Give the data again in full, without pictures.

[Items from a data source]
☆ ☆ ☆ ☆ ☆ ☆ ☆

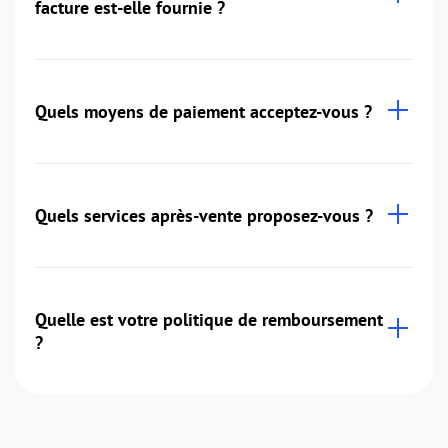
facture est-elle fournie ?
Quels moyens de paiement acceptez-vous ?
Quels services après-vente proposez-vous ?
Quelle est votre politique de remboursement
?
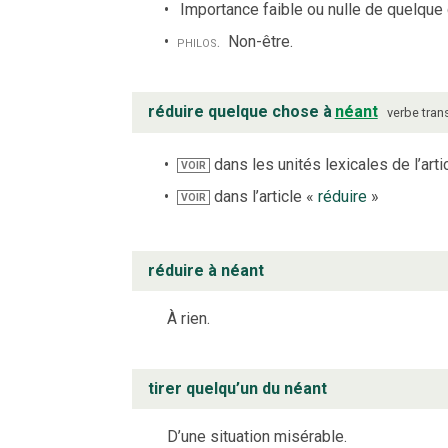
Importance faible ou nulle de quelque
philos.
Non-être.
réduire quelque chose à
néant
verbe
trans
dans les unités lexicales de l’arti
VOIR
dans l’article «
réduire
»
VOIR
réduire à néant
À rien.
tirer quelqu’un du néant
D’une situation misérable.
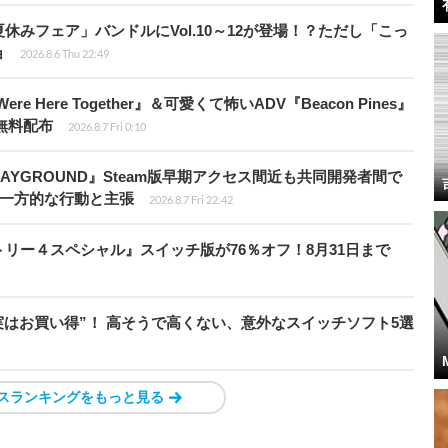
ト夏休みフェア」バンドルにVol.10～12が登場！？ただし「こっ
ョ
2026.8.6 Thu 22:49
re Here Together』＆可愛くて怖いADV『Beacon Pines』
で無料配布
2026.8.7 Fri 0:10
PLAYGROUND』Steam版早期アクセス間近も共同開発者間で
除き一方的な行動と主張
2026.8.7 Fri 22:42
クトリー４スペシャル』スイッチ版が76％オフ！8月31日まで
“実はお買い得”！ 高そうで高くない、意外なスイッチソフト5選
スランキングをもっと見る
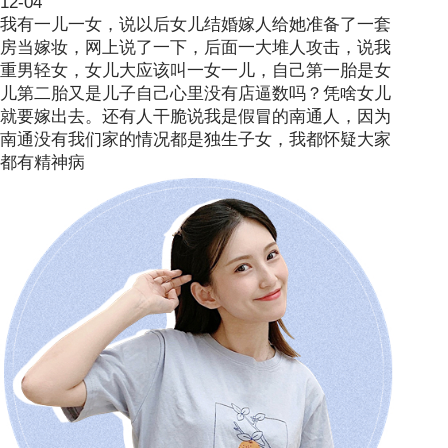
12-04
我有一儿一女，说以后女儿结婚嫁人给她准备了一套
房当嫁妆，网上说了一下，后面一大堆人攻击，说我
重男轻女，女儿大应该叫一女一儿，自己第一胎是女
儿第二胎又是儿子自己心里没有店逼数吗？凭啥女儿
就要嫁出去。还有人干脆说我是假冒的南通人，因为
南通没有我们家的情况都是独生子女，我都怀疑大家
都有精神病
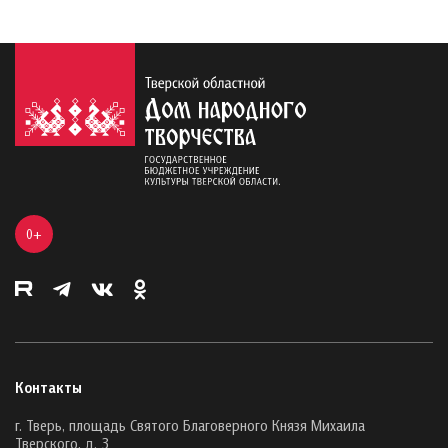
0+
Контакты
г. Тверь, площадь Святого Благоверного Князя Михаила
Тверского, д. 3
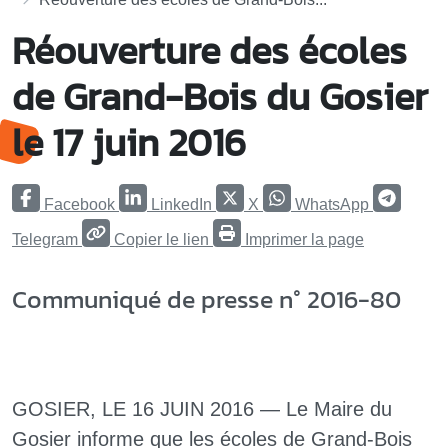
Réouverture des écoles
de Grand-Bois du Gosier
le 17 juin 2016
Facebook
LinkedIn
X
WhatsApp
Telegram
Copier le lien
Imprimer la page
Communiqué de presse n° 2016-80
GOSIER, LE 16 JUIN 2016 — Le Maire du
Gosier informe que les écoles de Grand-Bois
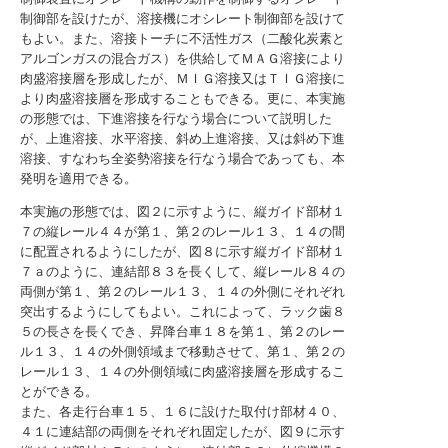
制御部を設けたが、溶接機にオシレート制御部を設けて
もよい。また、溶接トーチに不活性ガス（二酸化炭素と
アルゴンガスの混合ガス）を供給してＭＡＧ溶接により
肉盛溶接層を形成したが、ＭＩＧ溶接又はＴＩＧ溶接に
より肉盛溶接層を形成することもできる。更に、本実施
の形態では、下進溶接を行なう場合について説明した
が、上進溶接、水平溶接、斜め上進溶接、又は斜め下進
溶接、すなわち全姿勢溶接を行なう場合であっても、本
発明を適用できる。
本実施の形態では、図２に示すように、縦ガイド部材１
７の縦レール４４が第１、第２のレール１３、１４の間
に配置されるようにしたが、図８に示す縦ガイド部材１
７ａのように、連結部８３を長くして、縦レール８４の
両側が第１、第２のレール１３、１４の外側にそれぞれ
突出するようにしてもよい。これによって、ラック歯８
５の長さを長くでき、昇降台車１８を第１、第２のレー
ル１３、１４の外側領域まで移動させて、第１、第２の
レール１３、１４の外側領域に肉盛溶接層を形成するこ
とができる。
また、各走行台車１５、１６に設けた取付け部材４０、
４１に連結部の両側をそれぞれ固定したが、図９に示す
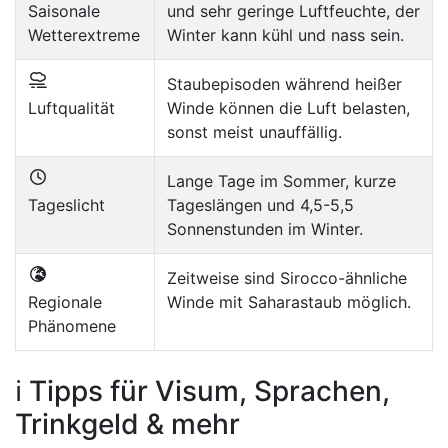
Saisonale
und sehr geringe Luftfeuchte, der
Wetterextreme
Winter kann kühl und nass sein.
Staubepisoden während heißer
Luftqualität
Winde können die Luft belasten,
sonst meist unauffällig.
Lange Tage im Sommer, kurze
Tageslicht
Tageslängen und 4,5-5,5
Sonnenstunden im Winter.
Zeitweise sind Sirocco-ähnliche
Regionale
Winde mit Saharastaub möglich.
Phänomene
ℹ️ Tipps für Visum, Sprachen,
Trinkgeld & mehr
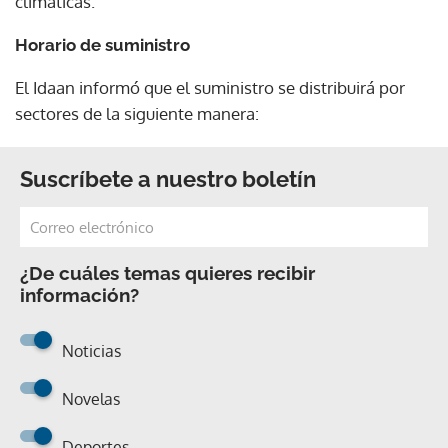
climáticas.
Horario de suministro
El Idaan informó que el suministro se distribuirá por
sectores de la siguiente manera:
Suscríbete a nuestro boletín
¿De cuáles temas quieres recibir
información?
Noticias
Novelas
Deportes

☆ ☆ ☆ ☆ ☆ ☆ ☆

**ANSWER BOX**
facture est-elle fournie ?
Quels moyens de paiement acceptez-vous ?
Quels services après-vente proposez-vous ?
Quelle est votre politique de remboursement
?
Importance faible ou nulle de quelque
philos.
Non-être.
réduire quelque chose à
néant
verbe
trans
dans les unités lexicales de l’arti
VOIR
dans l’article «
réduire
»
VOIR
réduire à néant
À rien.
tirer quelqu’un du néant
D’une situation misérable.
ト夏休みフェア」バンドルにVol.10～12が登場！？ただし「こっ
ョ
2026.8.6 Thu 22:49
re Here Together』＆可愛くて怖いADV『Beacon Pines』
で無料配布
2026.8.7 Fri 0:10
PLAYGROUND』Steam版早期アクセス間近も共同開発者間で
除き一方的な行動と主張
2026.8.7 Fri 22:42
クトリー４スペシャル』スイッチ版が76％オフ！8月31日まで
“実はお買い得”！ 高そうで高くない、意外なスイッチソフト5選
スランキングをもっと見る
12-04
我有一儿一女，说以后女儿结婚嫁人给她准备了一套
房当嫁妆，网上说了一下，后面一大堆人攻击，说我
重男轻女，女儿大应该叫一女一儿，自己第一胎是女
儿第二胎又是儿子自己心里没有店逼数吗？凭啥女儿
就要嫁出去。还有人干脆说我是假冒的南通人，因为
南通没有我们家的情况都是独生子女，我都怀疑大家
都有精神病
0+
Контакты
г. Тверь, площадь Святого Благоверного Князя Михаила
Тверского, д. 3
Réouverture des écoles
de Grand-Bois du Gosier
le 17 juin 2016
Facebook
LinkedIn
X
WhatsApp
Telegram
Copier le lien
Imprimer la page
Communiqué de presse n° 2016-80
GOSIER, LE 16 JUIN 2016 — Le Maire du
Gosier informe que les écoles de Grand-Bois
制御部を設けたが、溶接機にオシレート制御部を設けて
もよい。また、溶接トーチに不活性ガス（二酸化炭素と
アルゴンガスの混合ガス）を供給してＭＡＧ溶接により
肉盛溶接層を形成したが、ＭＩＧ溶接又はＴＩＧ溶接に
より肉盛溶接層を形成することもできる。更に、本実施
の形態では、下進溶接を行なう場合について説明した
が、上進溶接、水平溶接、斜め上進溶接、又は斜め下進
溶接、すなわち全姿勢溶接を行なう場合であっても、本
発明を適用できる。
本実施の形態では、図２に示すように、縦ガイド部材１
７の縦レール４４が第１、第２のレール１３、１４の間
に配置されるようにしたが、図８に示す縦ガイド部材１
７ａのように、連結部８３を長くして、縦レール８４の
両側が第１、第２のレール１３、１４の外側にそれぞれ
突出するようにしてもよい。これによって、ラック歯８
５の長さを長くでき、昇降台車１８を第１、第２のレー
ル１３、１４の外側領域まで移動させて、第１、第２の
レール１３、１４の外側領域に肉盛溶接層を形成するこ
とができる。
また、各走行台車１５、１６に設けた取付け部材４０、
４１に連結部の両側をそれぞれ固定したが、図９に示す
Saisonale
und sehr geringe Luftfeuchte, der
Wetterextreme
Winter kann kühl und nass sein.
Staubepisoden während heißer
Luftqualität
Winde können die Luft belasten,
sonst meist unauffällig.
Lange Tage im Sommer, kurze
Tageslicht
Tageslängen und 4,5-5,5
Sonnenstunden im Winter.
Zeitweise sind Sirocco-ähnliche
Regionale
Winde mit Saharastaub möglich.
Phänomene
ℹ️ Tipps für Visum, Sprachen,
Trinkgeld & mehr
climáticas.
Horario de suministro
El Idaan informó que el suministro se distribuirá por
sectores de la siguiente manera:
Suscríbete a nuestro boletín
¿De cuáles temas quieres recibir
información?
Noticias
Novelas
Deportes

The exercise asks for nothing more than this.